Data extracted from a collection
■ ■ ■ ■

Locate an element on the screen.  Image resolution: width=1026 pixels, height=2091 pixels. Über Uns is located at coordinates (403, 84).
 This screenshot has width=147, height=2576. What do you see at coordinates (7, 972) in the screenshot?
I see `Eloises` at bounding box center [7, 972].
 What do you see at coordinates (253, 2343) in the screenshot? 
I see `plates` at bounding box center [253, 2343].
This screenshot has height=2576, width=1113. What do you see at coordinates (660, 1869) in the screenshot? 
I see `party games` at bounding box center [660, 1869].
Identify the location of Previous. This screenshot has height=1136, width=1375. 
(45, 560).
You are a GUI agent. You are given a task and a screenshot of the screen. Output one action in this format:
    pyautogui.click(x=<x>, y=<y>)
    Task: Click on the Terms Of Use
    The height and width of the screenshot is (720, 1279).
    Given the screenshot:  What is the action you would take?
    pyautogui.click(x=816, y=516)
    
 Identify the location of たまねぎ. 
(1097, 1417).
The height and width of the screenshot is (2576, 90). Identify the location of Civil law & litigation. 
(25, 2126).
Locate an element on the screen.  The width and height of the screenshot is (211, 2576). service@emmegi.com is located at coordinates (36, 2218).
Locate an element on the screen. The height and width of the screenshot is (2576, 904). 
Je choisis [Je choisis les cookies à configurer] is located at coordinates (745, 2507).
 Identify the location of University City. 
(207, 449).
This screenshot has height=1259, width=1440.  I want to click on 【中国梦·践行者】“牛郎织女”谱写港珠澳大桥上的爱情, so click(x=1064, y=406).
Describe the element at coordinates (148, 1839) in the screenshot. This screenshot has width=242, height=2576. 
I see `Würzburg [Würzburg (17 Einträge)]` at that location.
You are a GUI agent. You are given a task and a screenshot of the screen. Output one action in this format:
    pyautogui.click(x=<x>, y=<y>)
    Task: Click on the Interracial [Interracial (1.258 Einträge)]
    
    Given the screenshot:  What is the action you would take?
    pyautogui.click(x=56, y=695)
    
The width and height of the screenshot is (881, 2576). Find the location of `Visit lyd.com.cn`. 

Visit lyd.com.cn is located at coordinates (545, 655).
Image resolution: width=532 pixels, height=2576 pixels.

■ ■ ■ ■

● **REQUIRED WORK**:
Beginning with the first line and ending with the last, restate the data word for word.

● **THE COMPLETED TASK**:
Locate an element on the screen.  Image resolution: width=1026 pixels, height=2091 pixels. Über Uns is located at coordinates (403, 84).
 This screenshot has width=147, height=2576. What do you see at coordinates (7, 972) in the screenshot?
I see `Eloises` at bounding box center [7, 972].
 What do you see at coordinates (253, 2343) in the screenshot? 
I see `plates` at bounding box center [253, 2343].
This screenshot has height=2576, width=1113. What do you see at coordinates (660, 1869) in the screenshot? 
I see `party games` at bounding box center [660, 1869].
Identify the location of Previous. This screenshot has height=1136, width=1375. 
(45, 560).
You are a GUI agent. You are given a task and a screenshot of the screen. Output one action in this format:
    pyautogui.click(x=<x>, y=<y>)
    Task: Click on the Terms Of Use
    The height and width of the screenshot is (720, 1279).
    Given the screenshot:  What is the action you would take?
    pyautogui.click(x=816, y=516)
    
 Identify the location of たまねぎ. 
(1097, 1417).
The height and width of the screenshot is (2576, 90). Identify the location of Civil law & litigation. 
(25, 2126).
Locate an element on the screen.  The width and height of the screenshot is (211, 2576). service@emmegi.com is located at coordinates (36, 2218).
Locate an element on the screen. The height and width of the screenshot is (2576, 904). 
Je choisis [Je choisis les cookies à configurer] is located at coordinates (745, 2507).
 Identify the location of University City. 
(207, 449).
This screenshot has height=1259, width=1440.  I want to click on 【中国梦·践行者】“牛郎织女”谱写港珠澳大桥上的爱情, so click(x=1064, y=406).
Describe the element at coordinates (148, 1839) in the screenshot. This screenshot has width=242, height=2576. 
I see `Würzburg [Würzburg (17 Einträge)]` at that location.
You are a GUI agent. You are given a task and a screenshot of the screen. Output one action in this format:
    pyautogui.click(x=<x>, y=<y>)
    Task: Click on the Interracial [Interracial (1.258 Einträge)]
    
    Given the screenshot:  What is the action you would take?
    pyautogui.click(x=56, y=695)
    
The width and height of the screenshot is (881, 2576). Find the location of `Visit lyd.com.cn`. 

Visit lyd.com.cn is located at coordinates (545, 655).
Image resolution: width=532 pixels, height=2576 pixels.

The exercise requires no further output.